GBO Information Officer
Budding scientists in Green Bank will embark on a new mission this week. Students in Julie Brown’s seventh grade class have planned extensively to launch a 12-foot diameter, high altitude helium balloon to conduct several scientific experiments.
Like a rocket ship, the balloon carries a “payload” of equipment to record data and track its location, including a Raspberry Pi computer. Two external video cameras will capture the “balloon’s eye view,” pointing at the ground below and horizontally across the sky. The balloon may soar to heights that cross the paths of planes, so it carries a radar reflector to alert them of its presence. When the balloon reaches a specific altitude, it will burst. At this height, the cameras will record the curvature of the earth. A parachute will control the speed of the payload when it descends.
The student scientists will use the Raspberry Pi computer to measure air pressure, temperature, humidity, and GPS coordinates for the duration of the mission, along with a camera to record video. This data will show what happens during the flight, and for experiments during and after the mission. Student-designed experiments in the payload will use photo-sensitive paper, marshmallows, rubber balls, and bubble wrap.

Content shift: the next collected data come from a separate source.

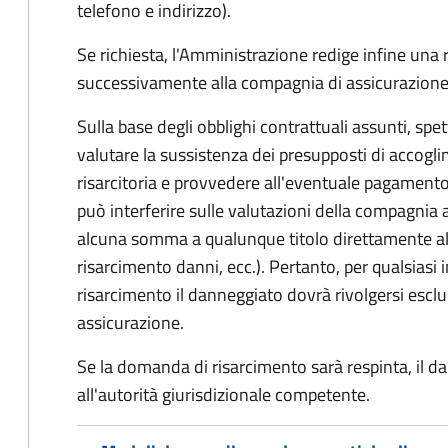
telefono e indirizzo).
Se richiesta, l'Amministrazione redige infine una
successivamente alla compagnia di assicurazione
Sulla base degli obblighi contrattuali assunti, sp
valutare la sussistenza dei presupposti di accog
risarcitoria e provvedere all'eventuale pagament
può interferire sulle valutazioni della compagnia 
alcuna somma a qualunque titolo direttamente al
risarcimento danni, ecc.). Pertanto, per qualsias
risarcimento il danneggiato dovrà rivolgersi esc
assicurazione.
Se la domanda di risarcimento sarà respinta, il d
all'autorità giurisdizionale competente.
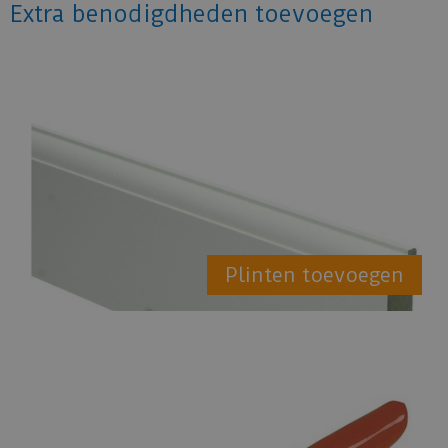
Extra benodigdheden toevoegen
Plinten toevoegen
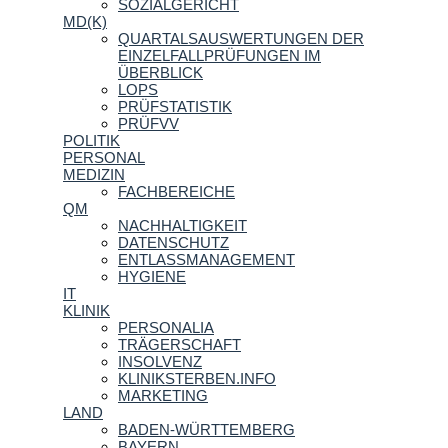
SOZIALGERICHT
MD(K)
QUARTALSAUSWERTUNGEN DER
EINZELFALLPRÜFUNGEN IM
ÜBERBLICK
LOPS
PRÜFSTATISTIK
PRÜFVV
POLITIK
PERSONAL
MEDIZIN
FACHBEREICHE
QM
NACHHALTIGKEIT
DATENSCHUTZ
ENTLASSMANAGEMENT
HYGIENE
IT
KLINIK
PERSONALIA
TRÄGERSCHAFT
INSOLVENZ
KLINIKSTERBEN.INFO
MARKETING
LAND
BADEN-WÜRTTEMBERG
BAYERN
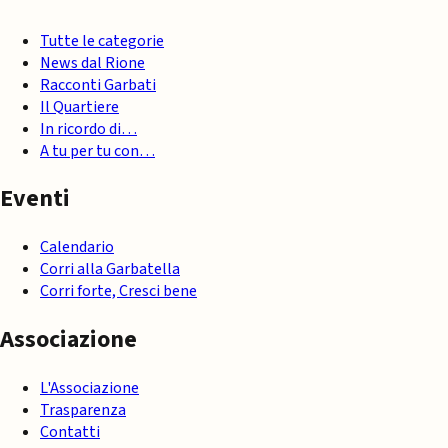
Tutte le categorie
News dal Rione
Racconti Garbati
Il Quartiere
In ricordo di…
A tu per tu con…
Eventi
Calendario
Corri alla Garbatella
Corri forte, Cresci bene
Associazione
L'Associazione
Trasparenza
Contatti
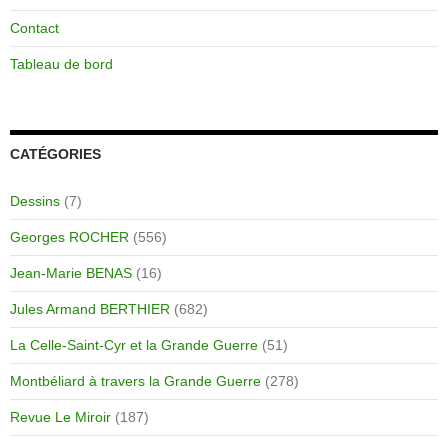
Contact
Tableau de bord
CATÉGORIES
Dessins
(7)
Georges ROCHER
(556)
Jean-Marie BENAS
(16)
Jules Armand BERTHIER
(682)
La Celle-Saint-Cyr et la Grande Guerre
(51)
Montbéliard à travers la Grande Guerre
(278)
Revue Le Miroir
(187)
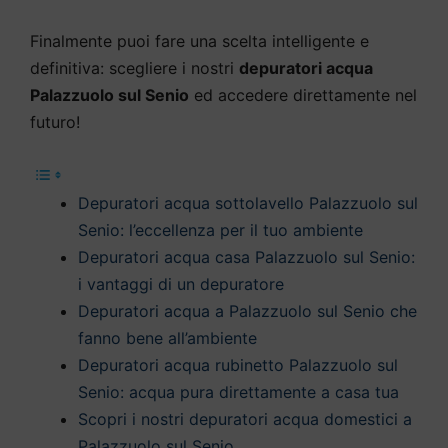
Finalmente puoi fare una scelta intelligente e
definitiva: scegliere i nostri
depuratori acqua
Palazzuolo sul Senio
ed accedere direttamente nel
futuro!
Depuratori acqua sottolavello Palazzuolo sul
Senio: l’eccellenza per il tuo ambiente
Depuratori acqua casa Palazzuolo sul Senio:
i vantaggi di un depuratore
Depuratori acqua a Palazzuolo sul Senio che
fanno bene all’ambiente
Depuratori acqua rubinetto Palazzuolo sul
Senio: acqua pura direttamente a casa tua
Scopri i nostri depuratori acqua domestici a
Palazzuolo sul Senio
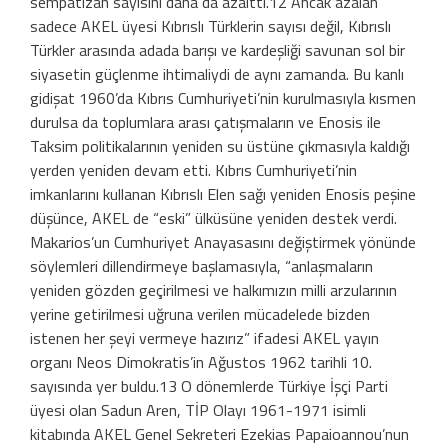
sempati­zan sayısını daha da azalttı.12 Ancak azalan
sadece AKEL üyesi Kıbrıslı Türklerin sayısı değil, Kıbrıslı
Türkler arasında adada ba­rışı ve kardeşliği savunan sol bir
siyasetin güçlenme ihtimaliydi de aynı zamanda. Bu kanlı
gidişat 1960’da Kıbrıs Cumhuri­yeti’nin kurulmasıyla kısmen
durulsa da toplumlara arası çatışmaların ve Enosis ile
Taksim politikalarının yeniden su üstüne çıkmasıyla kaldığı
yerden yeniden devam etti. Kıbrıs Cumhuriyeti’nin
imkanlarını kullanan Kıbrıslı Elen sağı yeniden Enosis peşine
düşünce, AKEL de “eski” ülküsüne yeniden destek verdi.
Makarios’un Cum­huriyet Anayasasını değiştirmek yönünde
söylemleri dillendirmeye başlamasıyla, “anlaşmaların
yeniden gözden geçirilmesi ve halkımızın milli arzularının
yerine geti­rilmesi uğruna verilen mücadelede bizden
istenen her şeyi vermeye hazırız” ifadesi AKEL yayın
organı Neos Dimokratis’in Ağustos 1962 tarihli 10.
sayısında yer bul­du.13 O dönemlerde Türkiye İşçi Parti
üye­si olan Sadun Aren, TİP Olayı 1961-1971 isimli
kitabında AKEL Genel Sekreteri Eze­kias Papaioannou’nun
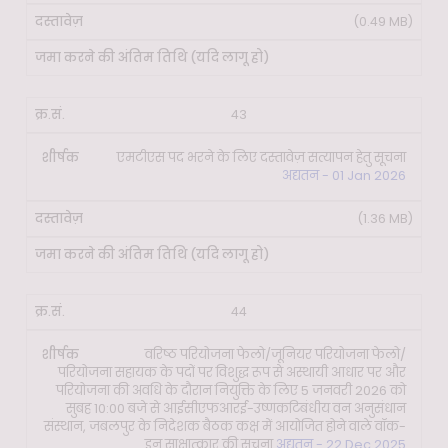
(0.49 MB)
43
एमटीएस पद भरने के लिए दस्तावेज़ सत्यापन हेतु सूचना
अद्यतन - 01 Jan 2026
(1.36 MB)
44
वरिष्ठ परियोजना फेलो/जूनियर परियोजना फेलो/
परियोजना सहायक के पदों पर विशुद्ध रूप से अस्थायी आधार पर और
परियोजना की अवधि के दौरान नियुक्ति के लिए 5 जनवरी 2026 को
सुबह 10:00 बजे से आईसीएफआरई-उष्णकटिबंधीय वन अनुसंधान
संस्थान, जबलपुर के निदेशक बैठक कक्ष में आयोजित होने वाले वॉक-
इन साक्षात्कार की सूचना
अद्यतन - 22 Dec 2025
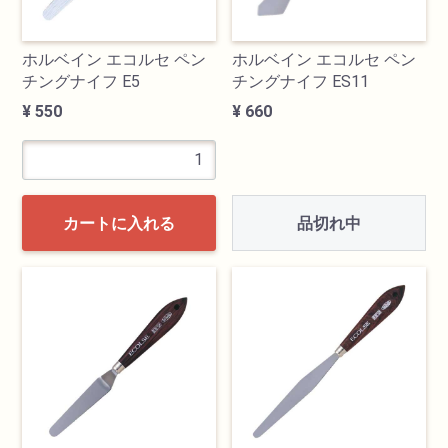
ホルベイン エコルセ ペン
ホルベイン エコルセ ペン
チングナイフ E5
チングナイフ ES11
¥ 550
¥ 660
品切れ中
カートに入れる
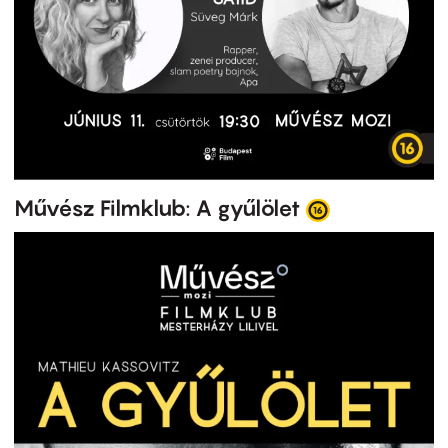
Művész Filmklub: A gyűlölet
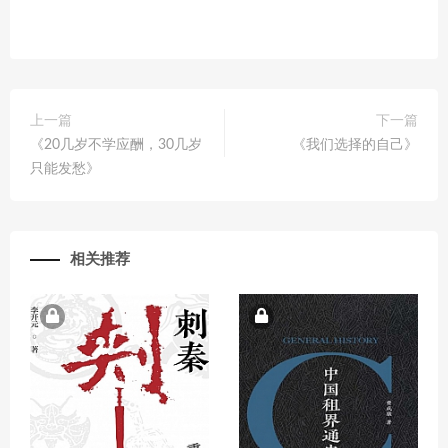
上一篇
下一篇
《20几岁不学应酬，30几岁
《我们选择的自己》
只能发愁》
相关推荐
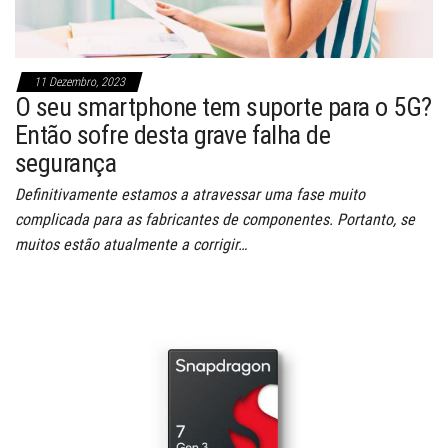
11 Dezembro, 2023
O seu smartphone tem suporte para o 5G?
Então sofre desta grave falha de
segurança
Definitivamente estamos a atravessar uma fase muito
complicada para as fabricantes de componentes. Portanto, se
muitos estão atualmente a corrigir…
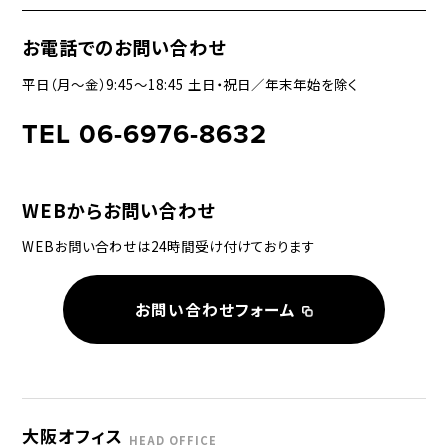
お電話でのお問い合わせ
平日（月〜金）9:45〜18:45 土日・祝日／年末年始を除く
TEL 06-6976-8632
WEBからお問い合わせ
WEBお問い合わせは24時間受け付けております
お問い合わせフォーム
大阪オフィス
HEAD OFFICE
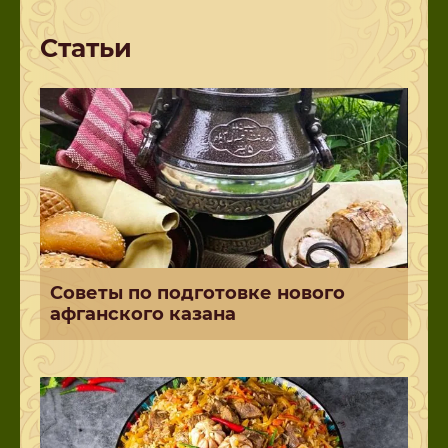
Статьи
Советы по подготовке нового
афганского казана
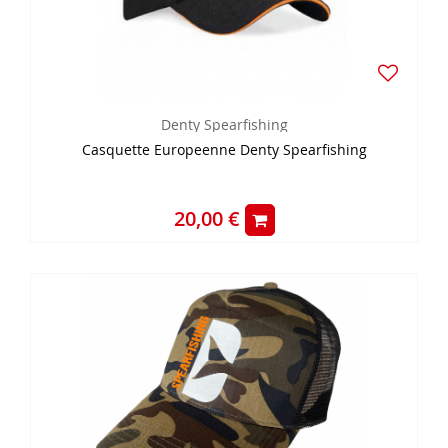
Denty Spearfishing
Casquette Europeenne Denty Spearfishing
20,00 €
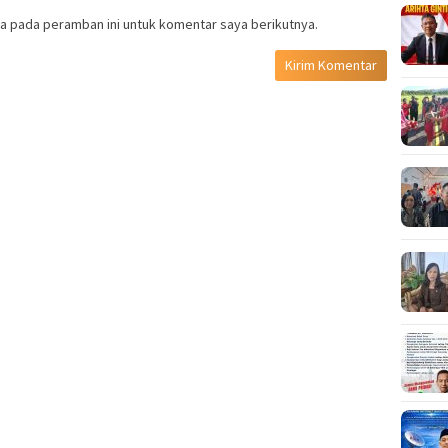
a pada peramban ini untuk komentar saya berikutnya.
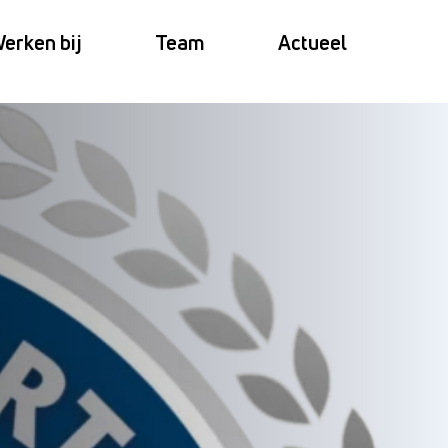
erken bij
Team
Actueel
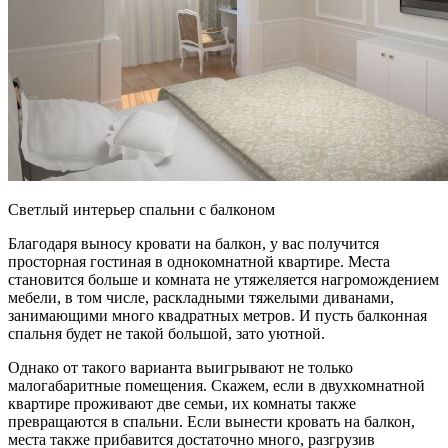
Светлый интерьер спальни с балконом
Благодаря выносу кровати на балкон, у вас получится
просторная гостиная в однокомнатной квартире. Места
становится больше и комната не утяжеляется нагромождением
мебели, в том числе, раскладными тяжелыми диванами,
занимающими много квадратных метров. И пусть балконная
спальня будет не такой большой, зато уютной.
Однако от такого варианта выигрывают не только
малогабаритные помещения. Скажем, если в двухкомнатной
квартире проживают две семьи, их комнаты также
превращаются в спальни. Если вынести кровать на балкон,
места также прибавится достаточно много, разгрузив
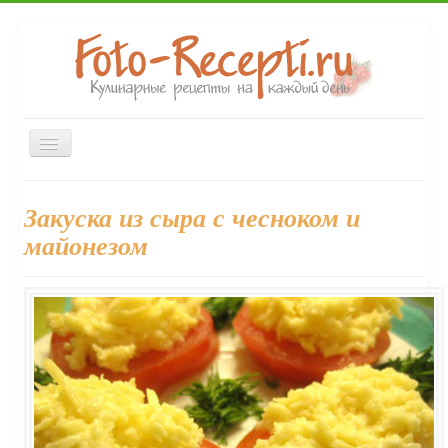
Включить/
выключить
навигацию
Главная
Первые блюда
Вторые блюда
Закуски
Закуска из сыра с чесноком и
Десерты
Выпечка
Напитки
Консервирование
майонезом
Форум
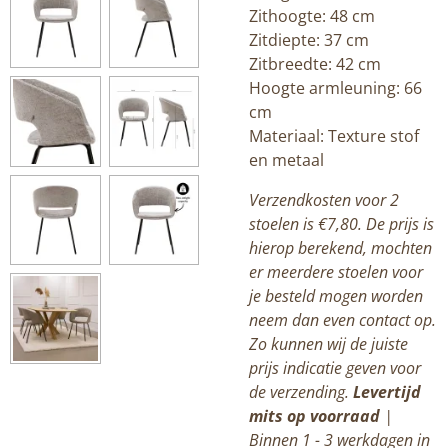
Zithoogte: 48 cm
Zitdiepte: 37 cm
Zitbreedte: 42 cm
Hoogte armleuning: 66
cm
Materiaal: Texture stof
en metaal
Verzendkosten voor 2
stoelen is €7,80. De prijs is
hierop berekend, mochten
er meerdere stoelen voor
je besteld mogen worden
neem dan even contact op.
Zo kunnen wij de juiste
prijs indicatie geven voor
de verzending.
Levertijd
mits op voorraad
|
Binnen 1 - 3 werkdagen in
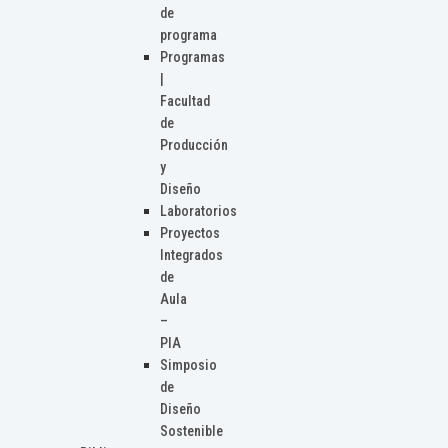
de
programa
Programas
|
Facultad
de
Producción
y
Diseño
Laboratorios
Proyectos
Integrados
de
Aula
–
PIA
Simposio
de
Diseño
Sostenible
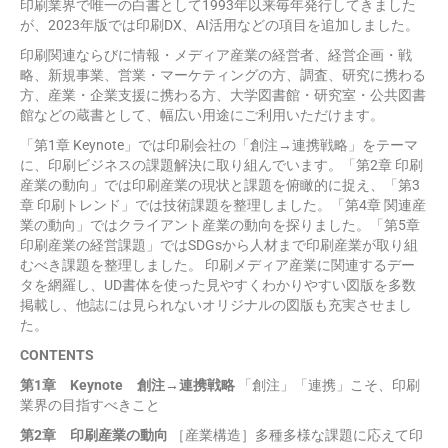
印刷業界で唯一の白書として1993年以来毎年発行してきました
が、2023年版では印刷DX、AI活用などの項目を追加しました。
印刷関連ならびに情報・メディア産業の経営者、経営企画・戦
略、新規事業、営業・マーケティングの方、調査、研究に携わる
方、産業・企業支援に携わる方、大学図書館・研究室・公共図書
館などの蔵書として、幅広い用途にご利用いただけます。
「第1章 Keynote」では印刷会社の「創注→連携戦略」をテーマ
に、印刷ビジネスの課題解決に取り組んでいます。「第2章 印刷
産業の動向」では印刷産業の現状と課題を俯瞰的に捉え、「第3
章 印刷トレンド」では技術課題を整理しました。「第4章 関連産
業の動向」ではクライアント産業の動向を探りました。「第5章
印刷産業の経営課題」ではSDGsから人材まで印刷産業が取り組
むべき課題を整理しました。 印刷メディア産業に関連するデー
タを網羅し、UD書体を使った見やすくわかりやすい図版を多数
掲載し、他誌には見られないオリジナルの図版も充実させまし
た。
CONTENTS
第1章 Keynote 創注→連携戦略
「創注」「連携」こそ、印刷
業界の目指すべきこと
第2章 印刷産業の動向
［産業構造］多種多様な課題に応えて印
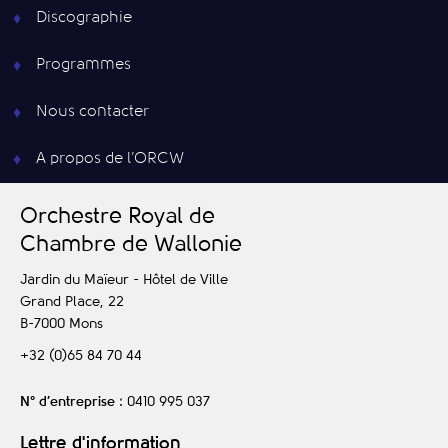
Discographie
Programmes
Nous contacter
A propos de l’ORCW
O
rchestre
R
oyal de
C
hambre de
W
allonie
Jardin du Maïeur - Hôtel de Ville
Grand Place, 22
B-7000
Mons
+32 (0)65 84 70 44
N° d’entreprise
: 0410 995 037
Lettre d'information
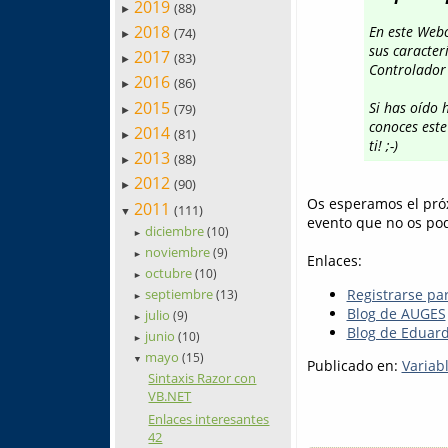
2019
(88)
►
2018
En este Web
(74)
►
sus caracter
2017
(83)
►
Controlador
2016
(86)
►
2015
Si has oído
(79)
►
conoces est
2014
(81)
►
ti! ;-)
2013
(88)
►
2012
(90)
►
Os esperamos el pr
2011
(111)
▼
evento que no os pod
diciembre
(10)
►
noviembre
(9)
►
Enlaces:
octubre
(10)
►
Registrarse par
septiembre
(13)
►
Blog de AUGES
julio
(9)
►
Blog de Eduar
junio
(10)
►
mayo
(15)
▼
Publicado en:
Variab
Sintaxis Razor con
VB.NET
Enlaces interesantes
42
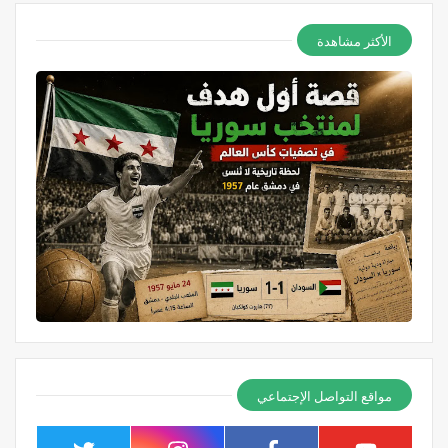
الأكثر مشاهدة
مواقع التواصل الإجتماعي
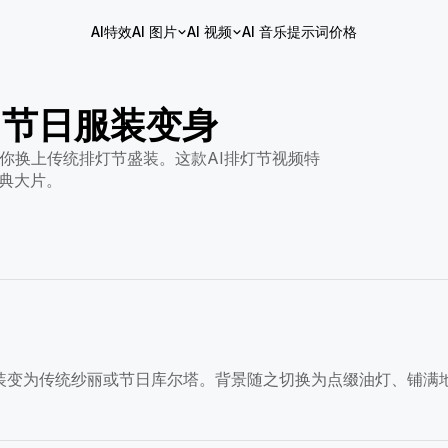
AI特效
AI 图片
AI 视频
AI 音乐
提示词
价格
：节日服装变身
你换上传统排灯节盛装。这款AI排灯节视频特
典大片。
装变为传统纱丽或节日库尔塔。背景随之切换为点缀油灯、铺满
。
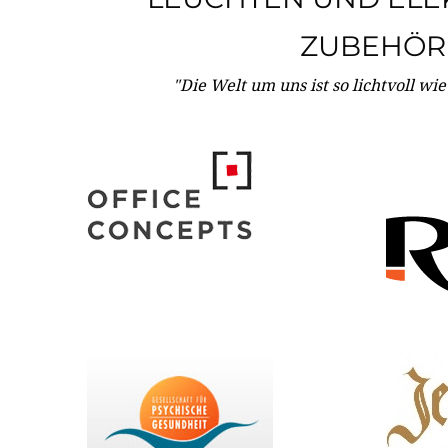
ZUBEHÖR
"Die Welt um uns ist so lichtvoll wi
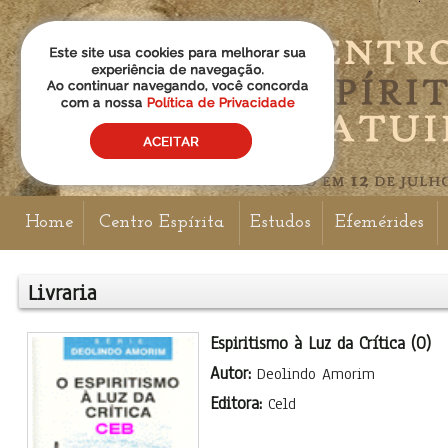
Home
Centro Espírita
Estudos
Efemérides
Livraria
Espiritismo à Luz da Crítica (O)
Autor:
Deolindo Amorim
Editora:
Celd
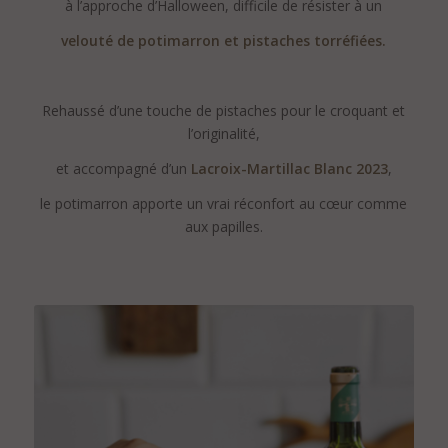
à l’approche d’Halloween, difficile de résister à un
velouté de potimarron et pistaches torréfiées.
.
Rehaussé d’une touche de pistaches pour le croquant et
l’originalité,
et accompagné d’un
Lacroix-Martillac Blanc 2023
,
le potimarron apporte un vrai réconfort au cœur comme
aux papilles.
.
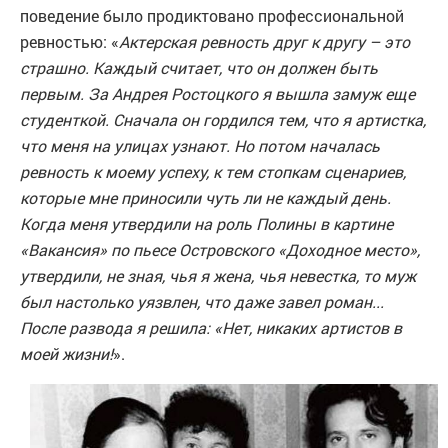
поведение было продиктовано профессиональной
ревностью: «
Актерская ревность друг к другу – это
страшно. Каждый считает, что он должен быть
первым. За Андрея Ростоцкого я вышла замуж еще
студенткой. Сначала он гордился тем, что я артистка,
что меня на улицах узнают. Но потом началась
ревность к моему успеху, к тем стопкам сценариев,
которые мне приносили чуть ли не каждый день.
Когда меня утвердили на роль Полины в картине
«Вакансия» по пьесе Островского «Доходное место»,
утвердили, не зная, чья я жена, чья невестка, то муж
был настолько уязвлен, что даже завел роман...
После развода я решила: «Нет, никаких артистов в
моей жизни!
».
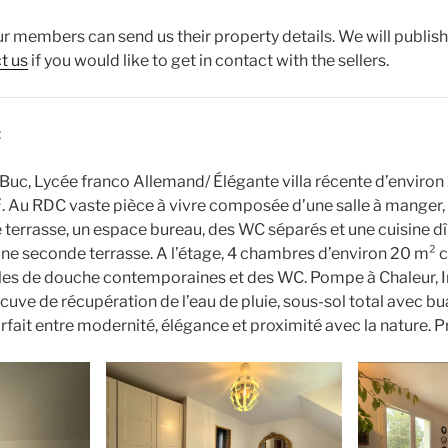
 members can send us their property details. We will publish i
t us
if you would like to get in contact with the sellers.
:
 Buc, Lycée franco Allemand/ Élégante villa récente d’environ
 Au RDC vaste pièce à vivre composée d’une salle à manger, 
 terrasse, un espace bureau, des WC séparés et une cuisine d
ne seconde terrasse. A l’étage, 4 chambres d’environ 20 m²
alles de douche contemporaines et des WC. Pompe à Chaleur, In
cuve de récupération de l’eau de pluie, sous-sol total avec b
rfait entre modernité, élégance et proximité avec la nature.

The dramatic launch will take place on the field outside the Green Bank Elementary-Middle School, so all students can watch. Like a NASA mission, every moment of the balloon’s rise and fall will be tracked. In these ascent and descent phases, a SPOT Tracker™ will record this data, sending the geographical coordinates via satellite every few minutes.
These student scientists peered into the future using prediction software, which considers the size and weight of the balloon, its lift, launch location, and weather to predict where the balloon should land. The weather must be just right for the mission to succeed. Strong winds could whisk the balloon into surrounding states, too far to be retrieved.
The balloon’s final location will be communicated to a chase team via ham radio, who will drive to the projected landing site to intercept the payload. After recovery, the unopened payload will be returned to the school where the students will observe first-hand the results of their experiments and videos.
Many people and organizations came together to make this project possible including seventh grade teacher Julie Brown; student Max O’Ganian; volunteer Rudy Marrujo and the 8 Rivers Amateur Radio Club; the Durbin Lions Club; Green Bank Elementary-Middle School PTO; and the Green Bank Observatory and staff including Marty Bloss, Paul Marganian and Amanda White.